When I thought I’d have to ask her to continue, she said, “I got Andy drunk and seduced him. When I turned up pregnant, he had no choice but to marry me.”
Deborah turned her bright, empty smile toward me. She looked so fragile, a small woman, left alone too soon, living in seclusion with only her cats to console her. Sympathy smothered my pluck. There were plenty of tragedies in this story. Too many.
When I said nothing further, Deborah told me bravely, understanding, perhaps, that she was not the only casualty of her marriage, “I always felt sorry for Robbie. Andy wanted a boy desperately. He was so disappointed when Robbie was born. He never got over it.”
What could I have said to that? Might I have said that Robbie was a vicious woman who could more than take care of herself? I couldn’t bring myself to do so. “Well,” I told her instead, “it sounds like Andy participated in the seduction, too. It wasn’t totally your fault.”
Deborah’s eyes widened and her mouth formed a little O of surprise. “Actually, he didn’t. Even when he was drunk, he didn’t seem interested at all.”
Then, flatly, as if the past was old, uninteresting history, “And after that, we only made love because Andy wanted sons.”
I was appalled. Deborah was one of the most gracious, pleasant women I’d ever met. Many men must have wanted her. It was such a waste that she’d never been loved, except by her cats.
She took a deep breath then, and petted the cat on her lap in what might have been real contentment. “So you see, Willa, I didn’t really miss him all that much. He was just someone else to wait on. And he treated all of us as if we were privates. We were allowed to do only what he ordered us to do. Andy was a very unhappy man and when he was around, he made the rest of us unhappy, too. It was a relief when he left, actually. Now that he’s never coming back, I can’t say I’m sorry.”
She’d bowed her head and I couldn’t see her face clearly. Was she rationalizing her empty life? Or was this the truth?

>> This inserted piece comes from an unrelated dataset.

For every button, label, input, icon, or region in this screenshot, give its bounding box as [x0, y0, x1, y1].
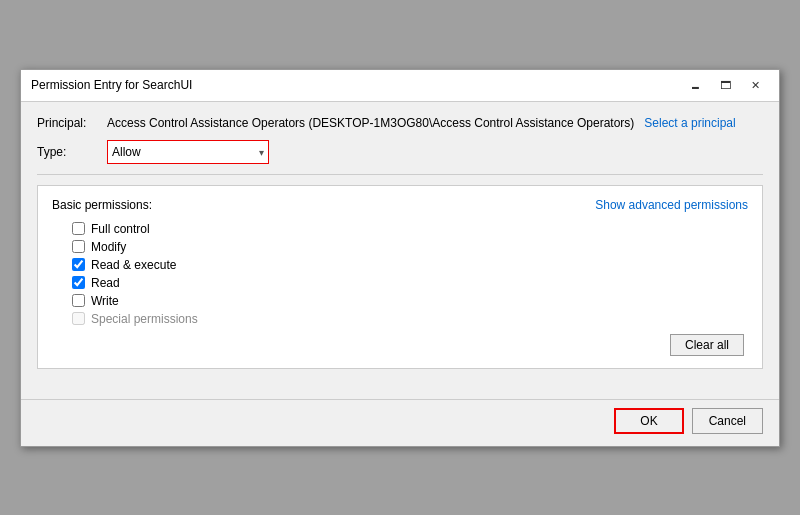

When George and I came to this house the day after Andy died, Deborah had played the part of the bereaved wife so beautifully. But then, she’d played the part of the army wife perfectly all those years, too. You never knew a marriage until you’d lived in it.
“It was worse for the children, though,” she said, without being prompted.
“Why?”
She looked straight at me now, candid, sharp
. “Because I chose Andy. I chose my life. They had nothing to say about it. These happy babies, growing up with a father who hated them. I’ve never forgiven myself for that.”

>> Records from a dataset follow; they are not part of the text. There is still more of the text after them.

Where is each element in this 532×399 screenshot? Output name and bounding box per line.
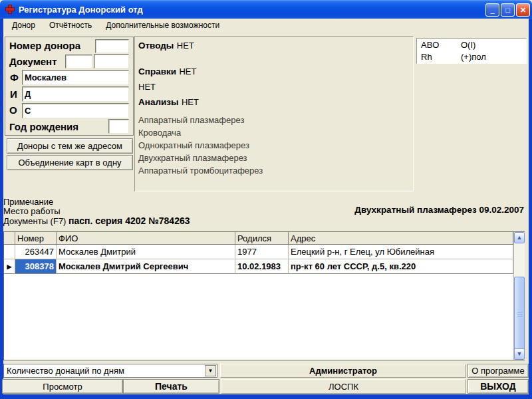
cell-number[interactable]: 308378: [15, 259, 57, 274]
donation-type-item: Двухкратный плазмаферез: [138, 153, 247, 163]
application-window: { "window": { "title": "Регистратура Дон…: [0, 0, 532, 399]
cell-fio[interactable]: Москалев Дмитрий Сергеевич: [57, 259, 235, 274]
last-donation-info: Двухкратный плазмаферез 09.02.2007: [354, 205, 524, 215]
document-label: Документ: [9, 56, 57, 67]
donation-type-item: Кроводача: [138, 128, 181, 138]
surname-input[interactable]: [22, 70, 129, 85]
donor-status-panel: Отводы НЕТ Справки НЕТ НЕТ Анализы НЕТ А…: [134, 36, 414, 192]
donor-number-input[interactable]: [95, 39, 129, 53]
row-indicator: [4, 245, 15, 259]
extra-status-value: НЕТ: [138, 82, 156, 92]
user-panel: Администратор: [220, 364, 466, 378]
about-button[interactable]: О программе: [467, 364, 529, 378]
cell-fio[interactable]: Москалев Дмитрий: [57, 245, 235, 259]
column-header-number[interactable]: Номер: [15, 232, 57, 245]
chevron-down-icon[interactable]: ▼: [514, 348, 525, 360]
donation-type-item: Аппаратный плазмаферез: [138, 115, 244, 125]
analyses-label: Анализы: [138, 97, 179, 107]
window-title: Регистратура Донорский отд: [19, 5, 143, 15]
donation-type-item: Аппаратный тромбоцитаферез: [138, 166, 263, 176]
window-border-right: [529, 19, 532, 399]
document-number-input[interactable]: [94, 54, 129, 68]
patronymic-input[interactable]: [22, 103, 129, 118]
row-pointer-icon: ▶: [4, 259, 15, 274]
birth-year-label: Год рождения: [9, 121, 78, 132]
exit-button[interactable]: ВЫХОД: [467, 379, 529, 394]
close-icon[interactable]: ✕: [516, 3, 530, 17]
chevron-up-icon[interactable]: ▲: [514, 232, 525, 243]
firstname-input[interactable]: [22, 86, 129, 102]
org-panel: ЛОСПК: [221, 379, 466, 394]
surname-label: Ф: [10, 72, 19, 83]
donors-table: Номер ФИО Родился Адрес 263447 Москалев …: [3, 231, 525, 360]
column-header-fio[interactable]: ФИО: [57, 232, 235, 245]
certificates-label: Справки: [138, 66, 176, 76]
workplace-label: Место работы: [3, 206, 61, 216]
documents-label: Документы (F7): [3, 216, 66, 226]
vertical-scrollbar[interactable]: ▲ ▼: [513, 232, 525, 360]
table-header-row: Номер ФИО Родился Адрес: [4, 232, 513, 245]
cell-born[interactable]: 1977: [235, 245, 289, 259]
chevron-down-icon[interactable]: ▼: [205, 365, 216, 376]
certificates-value: НЕТ: [179, 66, 196, 76]
firstname-label: И: [10, 88, 17, 100]
window-border-bottom: [0, 394, 532, 399]
scrollbar-thumb[interactable]: [514, 277, 525, 351]
cell-address[interactable]: Елецкий р-н, г Елец, ул Юбилейная: [289, 245, 513, 259]
analyses-value: НЕТ: [182, 97, 199, 107]
abo-label: ABO: [421, 40, 439, 50]
same-address-button[interactable]: Доноры с тем же адресом: [7, 138, 133, 154]
donor-search-panel: Номер донора Документ Ф И О Год рождения: [5, 37, 134, 136]
view-button[interactable]: Просмотр: [2, 379, 123, 394]
column-header-born[interactable]: Родился: [235, 232, 289, 245]
blood-group-panel: ABO O(I) Rh (+)пол: [416, 38, 527, 64]
merge-cards-button[interactable]: Объединение карт в одну: [7, 155, 133, 170]
birth-year-input[interactable]: [108, 119, 129, 134]
rh-label: Rh: [421, 52, 432, 62]
menu-extra[interactable]: Дополнительные возможности: [104, 20, 221, 31]
title-bar: Регистратура Донорский отд _ □ ✕: [0, 0, 532, 19]
document-series-input[interactable]: [65, 55, 92, 68]
maximize-icon[interactable]: □: [501, 3, 515, 17]
deferrals-label: Отводы: [138, 41, 174, 51]
red-cross-icon: [5, 4, 15, 15]
patronymic-label: О: [9, 104, 17, 116]
abo-value: O(I): [461, 40, 475, 50]
documents-value: пасп. серия 4202 №784263: [68, 215, 190, 226]
deferrals-value: НЕТ: [177, 41, 194, 51]
note-label: Примечание: [3, 197, 53, 207]
table-row[interactable]: 263447 Москалев Дмитрий 1977 Елецкий р-н…: [4, 245, 513, 259]
menu-reports[interactable]: Отчётность: [47, 20, 94, 31]
donation-type-item: Однократный плазмаферез: [138, 140, 249, 150]
print-button[interactable]: Печать: [123, 379, 219, 394]
menu-donor[interactable]: Донор: [10, 20, 37, 31]
table-row-selected[interactable]: ▶ 308378 Москалев Дмитрий Сергеевич 10.0…: [4, 259, 513, 274]
report-combobox[interactable]: Количество донаций по дням ▼: [3, 364, 217, 378]
rh-value: (+)пол: [461, 52, 486, 62]
cell-address[interactable]: пр-кт 60 лет СССР, д.5, кв.220: [289, 259, 513, 274]
menu-bar: Донор Отчётность Дополнительные возможно…: [3, 19, 529, 32]
report-combobox-value: Количество донаций по дням: [7, 366, 124, 376]
row-indicator-header: [4, 232, 15, 245]
cell-born[interactable]: 10.02.1983: [235, 259, 289, 274]
donor-number-label: Номер донора: [9, 40, 80, 51]
column-header-address[interactable]: Адрес: [289, 232, 513, 245]
minimize-icon[interactable]: _: [485, 3, 499, 17]
cell-number[interactable]: 263447: [15, 245, 57, 259]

“Surely you’re exaggerating,” I know I sounded shocked to her, because I sounded that way to myself.
She shook her head back and forth.
“Unfortunately, I’m not. It took years of alcoholism followed by more years of therapy for me to deal with it all. The children never enjoyed the escape of booze. It’s ironic,” she said with a quirky little smile in the corner of her mouth. “Andy wanted to be a family man because he thought he needed it to get promoted. You can’t be a single general, you know. But he didn’t want a family. And now, none of his children are sorry he’s dead. Sad, isn’t it?”
She didn’t sound sad. She sounded kind of satisfied, actually. Like she’d won, in the end.

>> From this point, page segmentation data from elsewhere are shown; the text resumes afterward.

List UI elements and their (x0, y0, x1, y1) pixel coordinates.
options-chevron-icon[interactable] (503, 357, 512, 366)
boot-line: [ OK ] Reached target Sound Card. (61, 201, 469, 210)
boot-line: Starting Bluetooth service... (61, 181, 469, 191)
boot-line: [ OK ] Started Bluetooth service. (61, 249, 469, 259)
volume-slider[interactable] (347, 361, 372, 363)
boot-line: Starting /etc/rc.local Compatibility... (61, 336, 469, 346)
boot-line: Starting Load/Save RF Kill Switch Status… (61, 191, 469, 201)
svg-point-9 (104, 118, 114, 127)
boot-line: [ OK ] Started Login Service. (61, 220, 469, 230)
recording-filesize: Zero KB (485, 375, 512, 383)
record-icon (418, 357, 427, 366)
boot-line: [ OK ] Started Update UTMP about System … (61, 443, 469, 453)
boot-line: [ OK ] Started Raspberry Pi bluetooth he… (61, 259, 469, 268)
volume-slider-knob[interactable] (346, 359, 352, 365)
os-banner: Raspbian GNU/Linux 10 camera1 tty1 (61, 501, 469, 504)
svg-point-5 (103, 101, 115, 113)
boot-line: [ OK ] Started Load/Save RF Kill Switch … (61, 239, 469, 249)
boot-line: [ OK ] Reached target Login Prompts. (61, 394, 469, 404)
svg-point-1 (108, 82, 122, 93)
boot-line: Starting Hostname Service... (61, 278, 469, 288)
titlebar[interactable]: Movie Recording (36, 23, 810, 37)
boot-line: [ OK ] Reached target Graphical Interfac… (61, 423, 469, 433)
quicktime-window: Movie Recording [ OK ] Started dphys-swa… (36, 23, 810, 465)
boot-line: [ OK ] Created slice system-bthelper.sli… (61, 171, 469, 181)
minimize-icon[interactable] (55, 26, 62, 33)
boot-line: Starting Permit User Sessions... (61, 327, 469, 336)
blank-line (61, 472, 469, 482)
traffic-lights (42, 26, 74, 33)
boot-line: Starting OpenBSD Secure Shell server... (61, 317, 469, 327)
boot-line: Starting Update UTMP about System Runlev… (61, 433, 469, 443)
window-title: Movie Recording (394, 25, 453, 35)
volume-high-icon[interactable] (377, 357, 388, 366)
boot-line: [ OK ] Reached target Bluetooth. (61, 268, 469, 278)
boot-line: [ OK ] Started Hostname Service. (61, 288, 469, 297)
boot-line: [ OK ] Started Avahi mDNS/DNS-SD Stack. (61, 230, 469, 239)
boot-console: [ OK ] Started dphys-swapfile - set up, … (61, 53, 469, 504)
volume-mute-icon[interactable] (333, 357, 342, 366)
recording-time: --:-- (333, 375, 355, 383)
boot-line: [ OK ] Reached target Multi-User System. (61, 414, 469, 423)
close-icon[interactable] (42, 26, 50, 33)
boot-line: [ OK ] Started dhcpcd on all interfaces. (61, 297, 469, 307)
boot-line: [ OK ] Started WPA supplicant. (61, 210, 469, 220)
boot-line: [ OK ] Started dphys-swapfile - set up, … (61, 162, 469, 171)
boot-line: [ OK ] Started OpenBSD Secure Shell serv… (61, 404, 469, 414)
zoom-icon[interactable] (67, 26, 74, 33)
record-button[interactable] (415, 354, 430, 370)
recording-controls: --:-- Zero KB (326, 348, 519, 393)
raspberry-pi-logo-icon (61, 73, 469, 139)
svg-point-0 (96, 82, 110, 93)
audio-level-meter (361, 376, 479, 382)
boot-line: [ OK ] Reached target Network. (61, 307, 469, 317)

Her tone made it easier for me to ask her about Andy’s death. She didn’t seem quite so vulnerable at the moment. “We both know George didn’t kill Andy. But, who did?”
People seldom ask direct questions. Even media interviewers. Unlike cops, normal people never just come out and ask: Did you do it? It’s surprising what you could learn when you asked questions directly.
As if she was discussing strangers, Deborah replied, “It’s hard to say. There are so many possibilities.” She’d given me the impression that all three of her children might have murdered their father, and she didn’t try to correct that impression.
Based on my experience so far, I thought Robbie, at least, was capable of murder. And after this interview, I had to accept that Deborah would have had reason to kill her husband, too. She was the one who was here, in the house with him the night he died. Had we all simply overlooked the most obvious suspect?
“Were you here the morning he died? Did you hear or see anything that might help me?”